══ Input

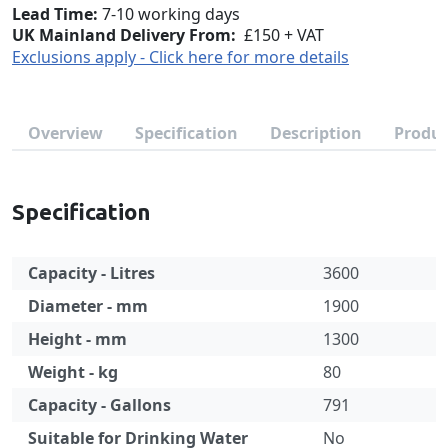
Lead Time
7-10 working days
UK Mainland Delivery From:
£150 + VAT
Exclusions apply - Click here for more details
Overview
Specification
Description
Produc
Specification
Capacity - Litres
3600
Diameter - mm
1900
Height - mm
1300
Weight - kg
80
Capacity - Gallons
791
Suitable for Drinking Water
No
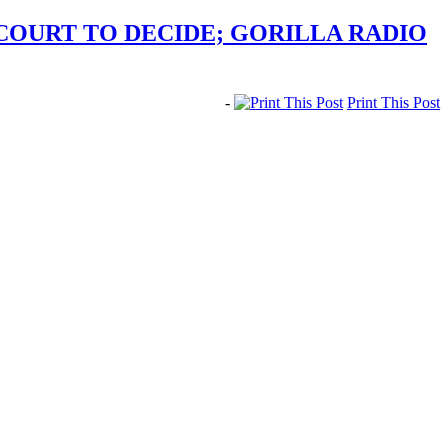
COURT TO DECIDE; GORILLA RADIO
-
Print This Post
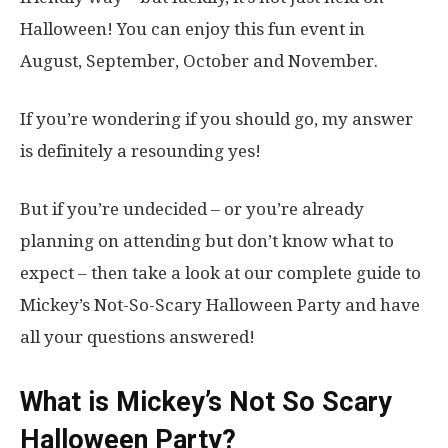
Halloween! You can enjoy this fun event in
August, September, October and November.
If you’re wondering if you should go, my answer
is definitely a resounding yes!
But if you’re undecided – or you’re already
planning on attending but don’t know what to
expect – then take a look at our complete guide to
Mickey’s Not-So-Scary Halloween Party and have
all your questions answered!
What is Mickey’s Not So Scary
Halloween Party?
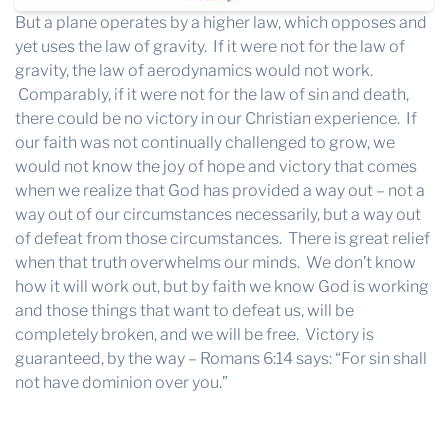
But a plane operates by a higher law, which opposes and
yet uses the law of gravity. If it were not for the law of
gravity, the law of aerodynamics would not work.
Comparably, if it were not for the law of sin and death,
there could be no victory in our Christian experience. If
our faith was not continually challenged to grow, we
would not know the joy of hope and victory that comes
when we realize that God has provided a way out – not a
way out of our circumstances necessarily, but a way out
of defeat from those circumstances. There is great relief
when that truth overwhelms our minds. We don’t know
how it will work out, but by faith we know God is working
and those things that want to defeat us, will be
completely broken, and we will be free. Victory is
guaranteed, by the way – Romans 6:14 says: “For sin shall
not have dominion over you.”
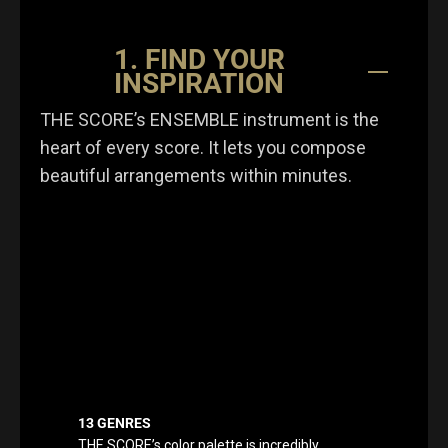
1. FIND YOUR
INSPIRATION
THE SCORE’s ENSEMBLE instrument is the
heart of every score. It lets you compose
beautiful arrangements within minutes.
13 GENRES
THE SCORE’s color palette is incredibly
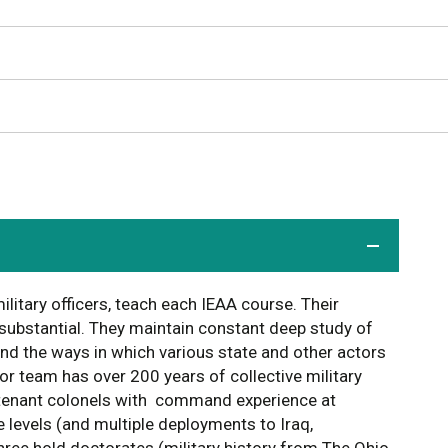
ilitary officers, teach each IEAA course. Their
 substantial. They maintain constant deep study of
 and the ways in which various state and other actors
or team has over 200 years of collective military
utenant colonels with command experience at
levels (and multiple deployments to Iraq,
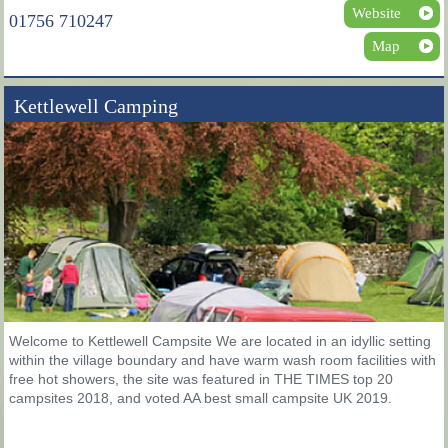
Website
01756 710247
Map
Kettlewell Camping
Welcome to Kettlewell Campsite We are located in an idyllic setting
within the village boundary and have warm wash room facilities with
free hot showers, the site was featured in THE TIMES top 20
campsites 2018, and voted AA best small campsite UK 2019.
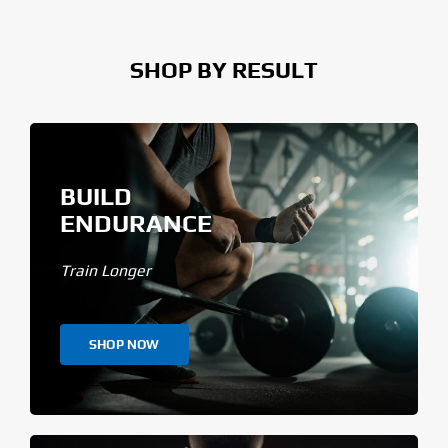
SHOP BY RESULT
BUILD
ENDURANCE
Train Longer
SHOP NOW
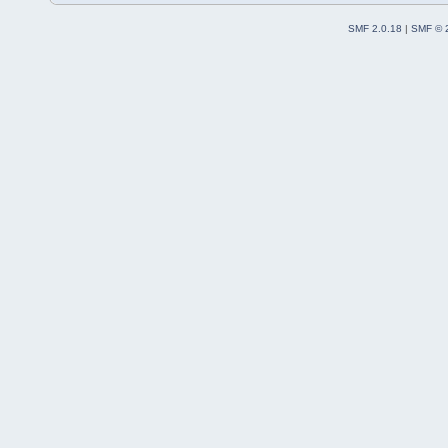
SMF 2.0.18
|
SMF © 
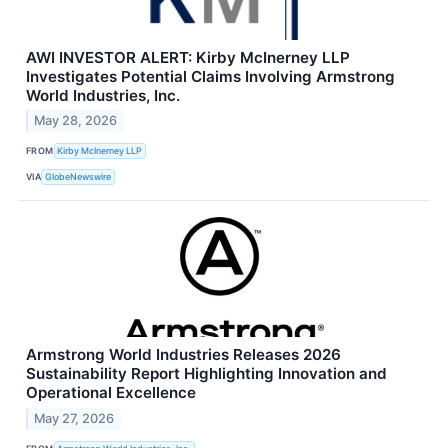
AWI INVESTOR ALERT: Kirby McInerney LLP
Investigates Potential Claims Involving Armstrong
World Industries, Inc.
May 28, 2026
FROM
Kirby McInerney LLP
VIA
GlobeNewswire
Armstrong World Industries Releases 2026
Sustainability Report Highlighting Innovation and
Operational Excellence
May 27, 2026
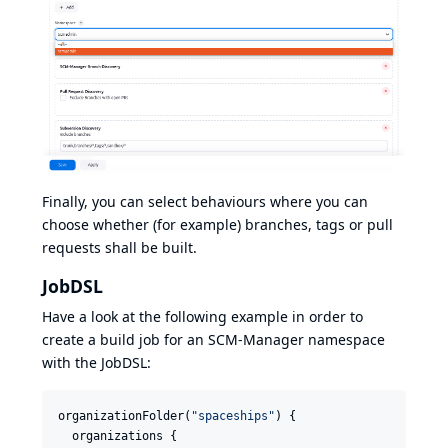
Finally, you can select behaviours where you can
choose whether (for example) branches, tags or pull
requests shall be built.
JobDSL
Have a look at the following example in order to
create a build job for an SCM-Manager namespace
with the JobDSL:
organizationFolder(
"
spaceships
"
) {

  organizations {
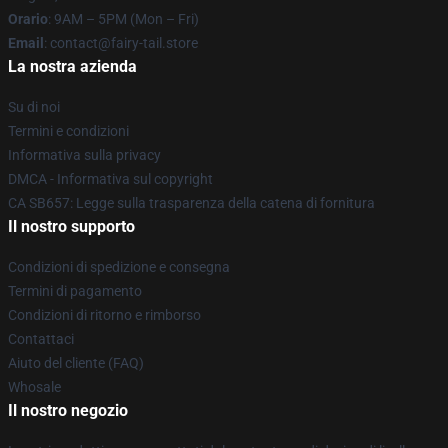
Orario
: 9AM – 5PM (Mon – Fri)
Email
: contact@fairy-tail.store
La nostra azienda
Su di noi
Termini e condizioni
Informativa sulla privacy
DMCA - Informativa sul copyright
CA SB657: Legge sulla trasparenza della catena di fornitura
Il nostro supporto
Condizioni di spedizione e consegna
Termini di pagamento
Condizioni di ritorno e rimborso
Contattaci
Aiuto del cliente (FAQ)
Whosale
Il nostro negozio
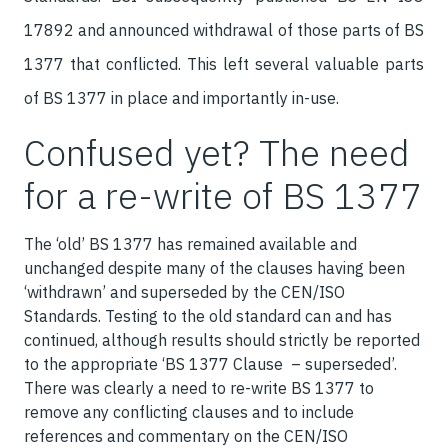
17892 and announced withdrawal of those parts of BS
1377 that conflicted. This left several valuable parts
of BS 1377 in place and importantly in-use.
Confused yet? The need
for a re-write of BS 1377
The ‘old’ BS 1377 has remained available and
unchanged despite many of the clauses having been
‘withdrawn’ and superseded by the CEN/ISO
Standards. Testing to the old standard can and has
continued, although results should strictly be reported
to the appropriate ‘BS 1377 Clause – superseded’.
There was clearly a need to re-write BS 1377 to
remove any conflicting clauses and to include
references and commentary on the CEN/ISO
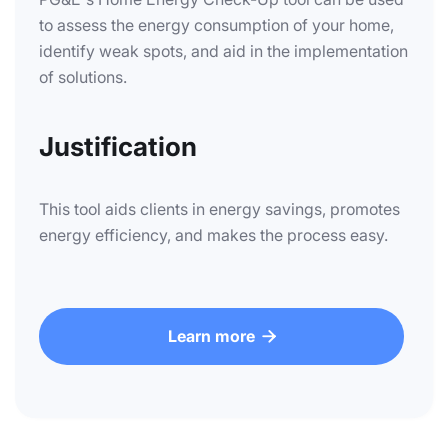
to assess the energy consumption of your home,
identify weak spots, and aid in the implementation
of solutions.
Justification
This tool aids clients in energy savings, promotes
energy efficiency, and makes the process easy.
Learn more

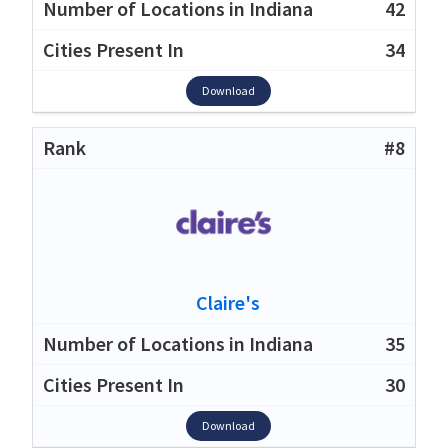
42
34
Download
#8
Claire's
35
30
Download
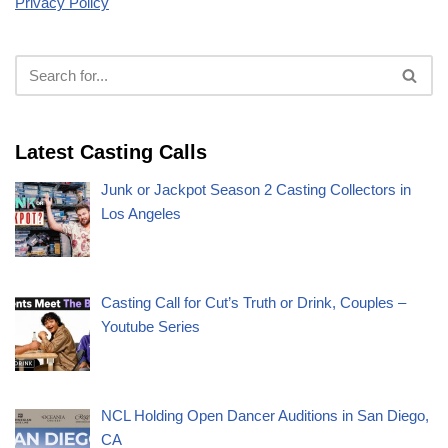
Privacy Policy
Latest Casting Calls
Junk or Jackpot Season 2 Casting Collectors in
Los Angeles
Casting Call for Cut’s Truth or Drink, Couples –
Youtube Series
NCL Holding Open Dancer Auditions in San Diego,
CA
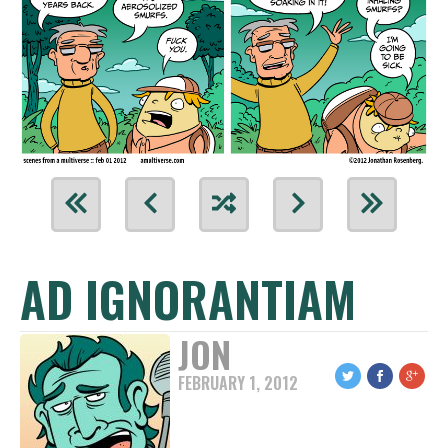
AD IGNORANTIAM
JON
FEBRUARY 1, 2012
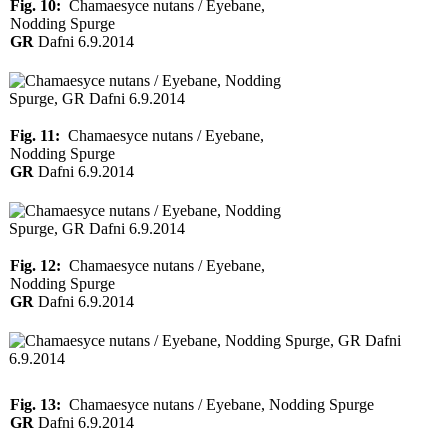
Fig. 10:
Chamaesyce nutans / Eyebane,
Nodding Spurge
GR
Dafni 6.9.2014
Fig. 11:
Chamaesyce nutans / Eyebane,
Nodding Spurge
GR
Dafni 6.9.2014
Fig. 12:
Chamaesyce nutans / Eyebane,
Nodding Spurge
GR
Dafni 6.9.2014
Fig. 13:
Chamaesyce nutans / Eyebane, Nodding Spurge
GR
Dafni 6.9.2014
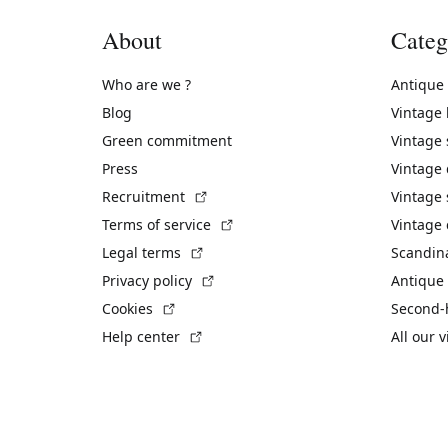
About
Categ
Who are we ?
Antique
Blog
Vintage
Green commitment
Vintage
Press
Vintage
(External link)
Recruitment
Vintage 
(External link)
Terms of service
Vintage 
(External link)
Legal terms
Scandin
(External link)
Privacy policy
Antique 
(External link)
Cookies
Second-
(External link)
Help center
All our 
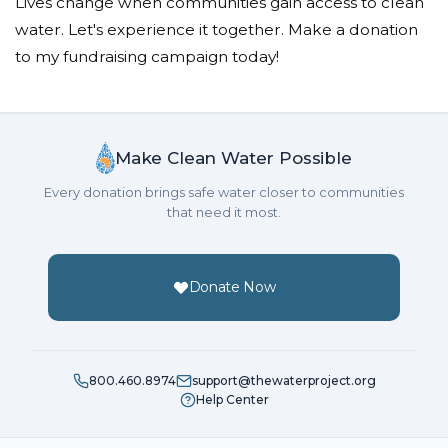
Lives change when communities gain access to clean
water. Let's experience it together. Make a donation
to my fundraising campaign today!
Make Clean Water Possible
Every donation brings safe water closer to communities
that need it most.
Donate Now
800.460.8974
support@thewaterproject.org
Help Center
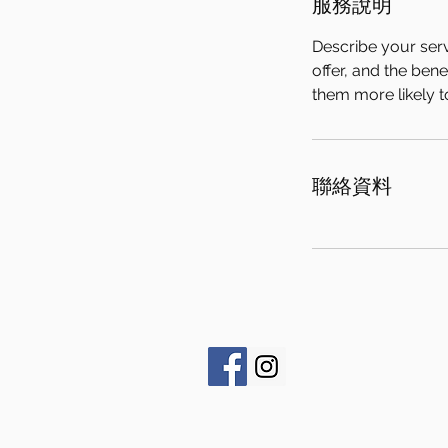
服務說明
Describe your serv
offer, and the ben
them more likely 
聯絡資料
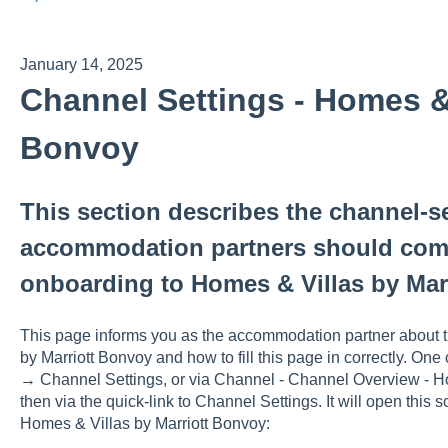
January 14, 2025
Channel Settings - Homes & 
Bonvoy
This section describes the channel-se
accommodation partners should comp
onboarding to Homes & Villas by Mar
This page informs you as the accommodation partner about t
by Marriott Bonvoy and how to fill this page in correctly. On
→ Channel Settings, or via Channel - Channel Overview - H
then via the quick-link to Channel Settings. It will open this sc
Homes & Villas by Marriott Bonvoy:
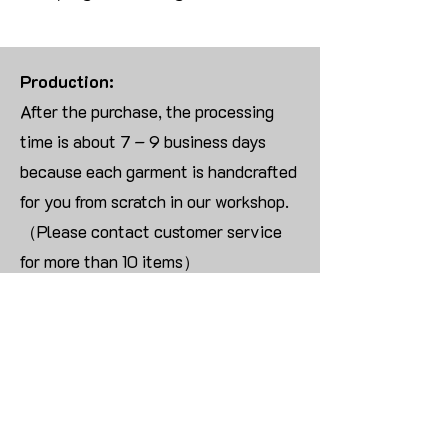
Production:
After the purchase, the processing
time is about 7 – 9 business days
because each garment is handcrafted
for you from scratch in our workshop.
（Please contact customer service
for more than 10 items）
Returns:
We are UNABLE TO ACCEPT
RETURNS/EXCHANGES ON
CUSTOMIZED ORDER unless the
products are damaged or defective
upon arrival.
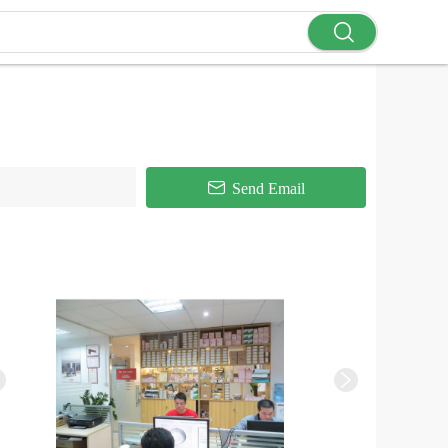
Send Email


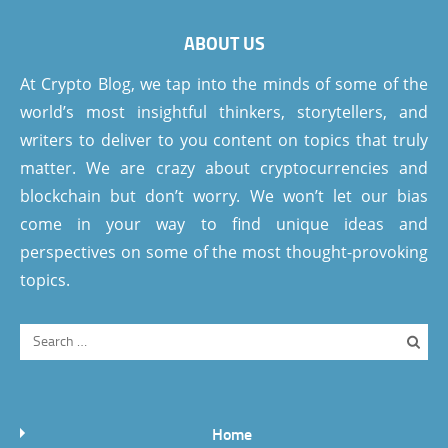
ABOUT US
At Crypto Blog, we tap into the minds of some of the
world’s most insightful thinkers, storytellers, and
writers to deliver to you content on topics that truly
matter. We are crazy about cryptocurrencies and
blockchain but don’t worry. We won’t let our bias
come in your way to find unique ideas and
perspectives on some of the most thought-provoking
topics.
Home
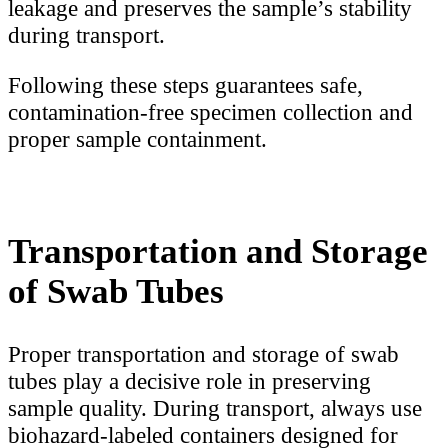
leakage and preserves the sample’s stability
during transport.
Following these steps guarantees safe,
contamination-free specimen collection and
proper sample containment.
Transportation and Storage
of Swab Tubes
Proper transportation and storage of swab
tubes play a decisive role in preserving
sample quality. During transport, always use
biohazard-labeled containers designed for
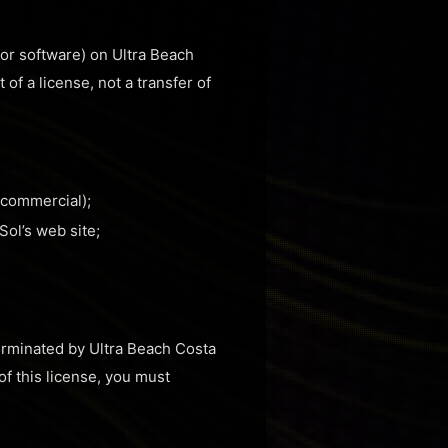
 or software) on Ultra Beach
of a license, not a transfer of
-commercial);
ol’s web site;
terminated by Ultra Beach Costa
of this license, you must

════

▶ **Exercise brief**
Output each record above exactly as written. Skip any pictures.

▶ **Problem solution**
Lead Time
7-10 working days
UK Mainland Delivery From:
£150 + VAT
Exclusions apply - Click here for more details
Overview
Specification
Description
Produc
Specification
Capacity - Litres
3600
Diameter - mm
1900
Height - mm
1300
Weight - kg
80
Capacity - Gallons
791
Suitable for Drinking Water
No
COURT TO DECIDE; GORILLA RADIO
-
Print This Post
Halloween! You can enjoy this fun event in
August, September, October and November.
If you’re wondering if you should go, my answer
is definitely a resounding yes!
But if you’re undecided – or you’re already
planning on attending but don’t know what to
expect – then take a look at our complete guide to
Mickey’s Not-So-Scary Halloween Party and have
all your questions answered!
What is Mickey’s Not So Scary
Halloween Party?
But a plane operates by a higher law, which opposes and
yet uses the law of gravity. If it were not for the law of
gravity, the law of aerodynamics would not work.
Comparably, if it were not for the law of sin and death,
there could be no victory in our Christian experience. If
our faith was not continually challenged to grow, we
would not know the joy of hope and victory that comes
when we realize that God has provided a way out – not a
way out of our circumstances necessarily, but a way out
of defeat from those circumstances. There is great relief
when that truth overwhelms our minds. We don’t know
how it will work out, but by faith we know God is working
and those things that want to defeat us, will be
completely broken, and we will be free. Victory is
guaranteed, by the way – Romans 6:14 says: “For sin shall
not have dominion over you.”
1. FIND YOUR
INSPIRATION
THE SCORE’s ENSEMBLE instrument is the
heart of every score. It lets you compose
beautiful arrangements within minutes.
13 GENRES
THE SCORE’s color palette is incredibly
ilitary officers, teach each IEAA course. Their
 substantial. They maintain constant deep study of
 and the ways in which various state and other actors
or team has over 200 years of collective military
utenant colonels with command experience at
levels (and multiple deployments to Iraq,
Website
01756 710247
Map
Kettlewell Camping
Welcome to Kettlewell Campsite We are located in an idyllic setting
within the village boundary and have warm wash room facilities with
free hot showers, the site was featured in THE TIMES top 20
campsites 2018, and voted AA best small campsite UK 2019.
SHOP BY RESULT
BUILD
ENDURANCE
Train Longer
SHOP NOW
SMF 2.0.18
|
SMF © 
AWI INVESTOR ALERT: Kirby McInerney LLP
Investigates Potential Claims Involving Armstrong
World Industries, Inc.
May 28, 2026
FROM
Kirby McInerney LLP
VIA
GlobeNewswire
Armstrong World Industries Releases 2026
Sustainability Report Highlighting Innovation and
Operational Excellence
May 27, 2026
Finally, you can select behaviours where you can
choose whether (for example) branches, tags or pull
requests shall be built.
JobDSL
Have a look at the following example in order to
create a build job for an SCM-Manager namespace
with the JobDSL:
organizationFolder(
"
spaceships
"
) {

  organizations {
Orario
: 9AM – 5PM (Mon – Fri)
Email
: contact@fairy-tail.store
La nostra azienda
Su di noi
Termini e condizioni
Informativa sulla privacy
DMCA - Informativa sul copyright
CA SB657: Legge sulla trasparenza della catena di fornitura
Il nostro supporto
Condizioni di spedizione e consegna
Termini di pagamento
Condizioni di ritorno e rimborso
Contattaci
Aiuto del cliente (FAQ)
Whosale
Il nostro negozio
17892 and announced withdrawal of those parts of BS
1377 that conflicted. This left several valuable parts
of BS 1377 in place and importantly in-use.
Confused yet? The need
for a re-write of BS 1377
The ‘old’ BS 1377 has remained available and
unchanged despite many of the clauses having been
‘withdrawn’ and superseded by the CEN/ISO
Standards. Testing to the old standard can and has
continued, although results should strictly be reported
to the appropriate ‘BS 1377 Clause – superseded’.
There was clearly a need to re-write BS 1377 to
remove any conflicting clauses and to include
references and commentary on the CEN/ISO
to assess the energy consumption of your home,
identify weak spots, and aid in the implementation
of solutions.
Justification
This tool aids clients in energy savings, promotes
energy efficiency, and makes the process easy.
Learn more

42
34
Download
#8
Claire's
35
30
Download
Privacy Policy
Latest Casting Calls
Junk or Jackpot Season 2 Casting Collectors in
Los Angeles
Casting Call for Cut’s Truth or Drink, Couples –
Youtube Series
NCL Holding Open Dancer Auditions in San Diego,
CA
AD IGNORANTIAM
JON
FEBRUARY 1, 2012
Fig. 10:
Chamaesyce nutans / Eyebane,
Nodding Spurge
GR
Dafni 6.9.2014
Fig. 11:
Chamaesyce nutans / Eyebane,
Nodding Spurge
GR
Dafni 6.9.2014
Fig. 12:
Chamaesyce nutans / Eyebane,
Nodding Spurge
GR
Dafni 6.9.2014
Fig. 13:
Chamaesyce nutans / Eyebane, Nodding Spurge
GR
Dafni 6.9.2014
About
Categ
Who are we ?
Antique
Blog
Vintage
Green commitment
Vintage
Press
Vintage
(External link)
Recruitment
Vintage 
(External link)
Terms of service
Vintage 
(External link)
Legal terms
Scandin
(External link)
Privacy policy
Antique 
(External link)
Cookies
Second-
(External link)
Help center
All our 
Lives change when communities gain access to clean
water. Let's experience it together. Make a donation
to my fundraising campaign today!
Make Clean Water Possible
Every donation brings safe water closer to communities
that need it most.
Donate Now
800.460.8974
support@thewaterproject.org
Help Center
服務說明
Describe your serv
offer, and the ben
them more likely 
聯絡資料
January 14, 2025
Channel Settings - Homes & 
Bonvoy
This section describes the channel-se
accommodation partners should comp
onboarding to Homes & Villas by Mar
This page informs you as the accommodation partner about t
by Marriott Bonvoy and how to fill this page in correctly. On
→ Channel Settings, or via Channel - Channel Overview - H
then via the quick-link to Channel Settings. It will open this sc
Homes & Villas by Marriott Bonvoy:
Production:
After the purchase, the processing
time is about 7 – 9 business days
because each garment is handcrafted
for you from scratch in our workshop.
（Please contact customer service
for more than 10 items）
Returns:
We are UNABLE TO ACCEPT
RETURNS/EXCHANGES ON
CUSTOMIZED ORDER unless the
products are damaged or defective
upon arrival.
Send Email


ABOUT US
At Crypto Blog, we tap into the minds of some of the
world’s most insightful thinkers, storytellers, and
writers to deliver to you content on topics that truly
matter. We are crazy about cryptocurrencies and
blockchain but don’t worry. We won’t let our bias
come in your way to find unique ideas and
perspectives on some of the most thought-provoking
topics.
Home
leakage and preserves the sample’s stability
during transport.
Following these steps guarantees safe,
contamination-free specimen collection and
proper sample containment.
Transportation and Storage
of Swab Tubes
Proper transportation and storage of swab
tubes play a decisive role in preserving
sample quality. During transport, always use
biohazard-labeled containers designed for
 or software) on Ultra Beach
of a license, not a transfer of
-commercial);
ol’s web site;
terminated by Ultra Beach Costa
of this license, you must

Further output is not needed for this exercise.